Discussion and questions related to Machine Learning and Artificial Intelligence in Julia, including the JuliaML organization.
Do you think it should be separate from Stats? I feel that ML is not a subfield of Stats since many machine learning algorithms are not statistically sound, yet are useful. Still it may be helpful to have a single discussion place for both in order to foster cooperation and common vocabularies.
Well, I think this is a tough question, with no right answer. I see machine learning as the combination of statistics and optimization. And I see AI as even more different/general. So if you’re going to have both a Statistics and Optimization, then there should be another category for some part of ML/AI. But maybe they should all be combined?
What about Data Science? That name pulls them together.
Works for me.
Side note… Just got this error back when trying to reply "Works for me"
by email (Can this setting be changed?):
We’re sorry, but your email message to [“julialang+
email@example.com”] (titled Re:
[JuliaLang] [Domains] Machine Learning and Artificial Intelligence) didn’t
Body is too short (minimum is 20 characters)
If you can correct the problem, please try again.
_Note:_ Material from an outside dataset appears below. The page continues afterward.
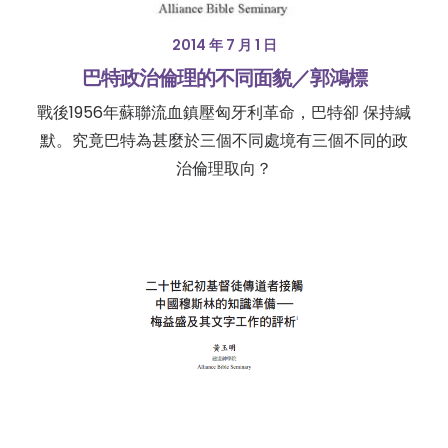
2014 年 7 月 1 日
巴特政治倫理的不同面貌／郭鴻標
戰後1956年蘇聯流血鎮壓匈牙利革命，巴特卻 保持緘
默。究竟巴特為甚麼於三個不同處境有三個不同的政
治倫理取向？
FWIW, I think it’d be valuable to have a separate Data Science domain category. Mainly due to use-cases; I think some users are going to come with a use-case in ML/Data Science that they want to discuss and it’s entirely certain it’s a “statistics” issue. Sure there are going to be plenty of posts that would be fine in either, but I think there are plenty more that would go to only one or the other.
Please keep this category! I expect Julia is going to take center stage for ML over the next few years, and it looks as though ML is going to take center stage in IT for next few decades. So it’s going to be a big community.
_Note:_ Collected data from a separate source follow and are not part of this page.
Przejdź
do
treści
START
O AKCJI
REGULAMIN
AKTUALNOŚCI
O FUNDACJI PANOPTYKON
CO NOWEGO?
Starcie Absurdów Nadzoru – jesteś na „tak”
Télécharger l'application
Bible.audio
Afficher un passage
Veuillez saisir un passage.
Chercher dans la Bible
Also the category can twin with https://gitter.im/JuliaML/chat
Also, while it is technically a subcategory of Data Science, that is a big umbrella!
I don’t feel ML is a subcategory of Stats. It takes from stats. It also takes from linear algebra, multivariate calculus, probability, physics, neuroscience, algorithmics, etc. – and who knows what it will take from in the future?
The main problem is that a thread can only be in one category, so if we have “Stats”, “Data”, “AI”, “ML”, “Data Science” as different categories, we’re going to end up with a very fragmented ecosystem (not to mention pointless arguments about where a particular thread belongs)
Given that the current julia-stats list only gets a couple of posts a week, I think we should generally lean toward fewer categories until we reach the stage where the volume of posts becomes burdensome for the casual reader.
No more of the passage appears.